Lee Daniel’s The Butler comes across on the smaller screen, much as it does on the big screen, as a contemporary epic that finds its protagonist in the abstract idea of progress.
While Forrest Whittaker’s Cecil Gaines is The Butler’s main character, it’s what surrounds him that makes the movie. After all, if truth be told, Cecil Gaines isn’t easy to admire for the bulk of the film’s 132 minutes. From the perspective of modern sensibilities, he’s almost cowardly, shackled by the impenetrable belief that the status quo is good enough. It can’t be overlooked that he’d brought himself up and out of the cotton fields to the White House, but he’s still serving – and serving for less than his white counterparts.
One of the problems that emerge when watching The Butler, is that it fails to choose a side when it comes to Cecil. Does director Lee Daniels want us to admire him or admonish him? Is he a coward, or is he braver than what meets the eye? Furthermore, there’s a lack of nuance in Gaines and Whittaker’s portrayal that makes it nearly impossible to chalk up his fear-based decision making as part of a larger and more complex character.
Cecil started out in Macon, Georgia in 1926 – roughly 60 years after the Emancipation Proclamation.

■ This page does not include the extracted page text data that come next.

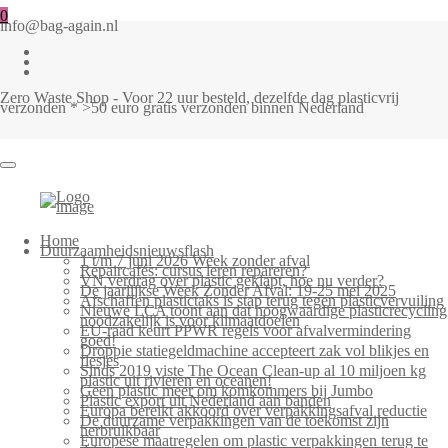
0
info@bag-again.nl
Zero Waste Shop - Voor 22 uur besteld, dezelfde dag plasticvrij
verzonden * >50 euro gratis verzonden binnen Nederland
Home
Duurzaamheidsnieuwsflash
1 t/m 7 juni 2026 Week zonder afval
Repaircafés: cursus leren repareren?
VN verdrag over plastic geklapt, hoe nu verder?
De jaarlijkse Week Zonder Afval: 19-25 mei 2025
Afschaffen plastictaks is stap terug tegen plasticvervuiling
Nieuwe LCA toont aan dat hoogwaardige plasticrecycling
noodzakelijk is voor klimaatdoelen
EU-raad keurt PPWR regels voor afvalvermindering
goed!
Droppie statiegeldmachine accepteert zak vol blikjes en
flesjes
Sinds 2019 viste The Ocean Clean-up al 10 miljoen kg
plastic uit rivieren en oceanen!
Geen plastic meer om komkommers bij Jumbo
Plastic export uit Nederland aan banden
Europa bereikt akkoord over verpakkingsafval reductie
De duurzame verpakkingen van de toekomst zijn
herbruikbaar
Europese maatregelen om plastic verpakkingen terug te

After his mother (Mariah Carey) is raped and his father (David Banner) gets shot dead by the offending property owner (Alex Pettyfer), Cecil is taken under the wing of the woman of the house (Vanessa Redgrave) and becomes house help. The training he receives under her guidance allows him to secure a job at an upscale restaurant after he leaves his mother and her ramshackle house to start a new life. From there, he finds himself at Washington, D.C.’s Excelsior Hotel. When a White House aide hears Cecil’s apolitical contribution to conversation, he believes he’ll be a perfect fit for the White House, so there he goes.
It would be remiss to review The Butler without mentioning the impressive list of actors it lured onto its cast. Watching the movie, there’s almost a prurient interest in seeing John Cusack transform into Nixon or Robin Williams become Eisenhower – and that natural interest is a detriment to movie watching. It’s an unequivocal distraction for the movie, which would have been better served by lesser-known actors who looked more like the real people they were portraying. With that being said, Whittaker gives his usual strong performance and is surrounding by notable supporting performances by Oprah Winfrey, Lenny Kravitz, Cuba Gooding Jr., Terrence Howard and more.

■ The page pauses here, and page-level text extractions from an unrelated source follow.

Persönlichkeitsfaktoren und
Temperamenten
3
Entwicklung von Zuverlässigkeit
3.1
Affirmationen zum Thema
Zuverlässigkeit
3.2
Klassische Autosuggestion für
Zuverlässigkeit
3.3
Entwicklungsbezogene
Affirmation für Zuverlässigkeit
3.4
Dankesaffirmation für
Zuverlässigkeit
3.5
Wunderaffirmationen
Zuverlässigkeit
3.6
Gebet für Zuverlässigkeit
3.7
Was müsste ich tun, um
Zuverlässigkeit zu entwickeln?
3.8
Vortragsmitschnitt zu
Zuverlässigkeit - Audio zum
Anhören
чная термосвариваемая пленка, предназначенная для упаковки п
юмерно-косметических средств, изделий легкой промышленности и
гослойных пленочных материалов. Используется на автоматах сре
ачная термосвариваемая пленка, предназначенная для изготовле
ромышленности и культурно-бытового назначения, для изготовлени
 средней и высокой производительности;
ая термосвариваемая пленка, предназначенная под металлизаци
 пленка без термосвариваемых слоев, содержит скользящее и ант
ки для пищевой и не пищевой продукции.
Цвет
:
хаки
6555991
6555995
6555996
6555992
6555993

The real main character, the character that Daniels’ more clearly wants viewers to root for – progress – charts about 50 years of American history. Emmitt Till’s murder sparks a fire in the civil rights movement (and in Cecil’s son Louis): desegregation of schools in Little Rock, Ark., the lunch table in Greensboro N.C., the freedom bus attacked by the Ku Klux Klan. Cecil’s younger son Charlie (Elijah Kelley) dies fighting for America in the Vietnam War. Louis (David Oyelowo) becomes a member of the Black Panthers, then goes to law school and gets into politics, even making a run for a congressional seat. And finally, in 2008, America has itself a black president.

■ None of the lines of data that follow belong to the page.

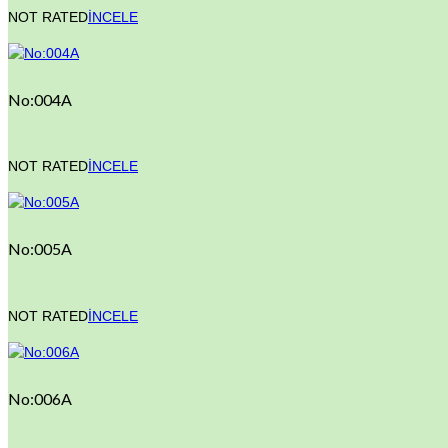
NOT RATED
İNCELE
No:004A
NOT RATED
İNCELE
No:005A
NOT RATED
İNCELE
No:006A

It’s hard to watch The Butler, and likewise talk about it, without stating the obvious point that Daniels’ movie parallels the narrative structure of Forrest Gump. There’s the narrator’s origin story filled with troubled times. There are fragments of an interesting yet modest life lived, interspersed with visions of the history that occurred around it – which it intersects so often as to require a suspension of disbelief. Does the story The Butler tells need to be told? Yes. Could it have been better served by a less contrived plot? Certainly. Yet if one can get past the unbelievable and the flush of cameos and root for progress, The Butler can be a joy to watch.
DVD Extras
DVD extras for The Butler include Lee Daniels’ The Butler: An American Story, which offers insight into Daniels’ process of making the film and behind the scenes footage, and another featurette highlighting the real Freedom Riders. Gladys Knight and Lenny Kravitz’s music video for “You and I Ain’t Nothin’ No More” is also among the extras, as are elected scenes and a gag reel.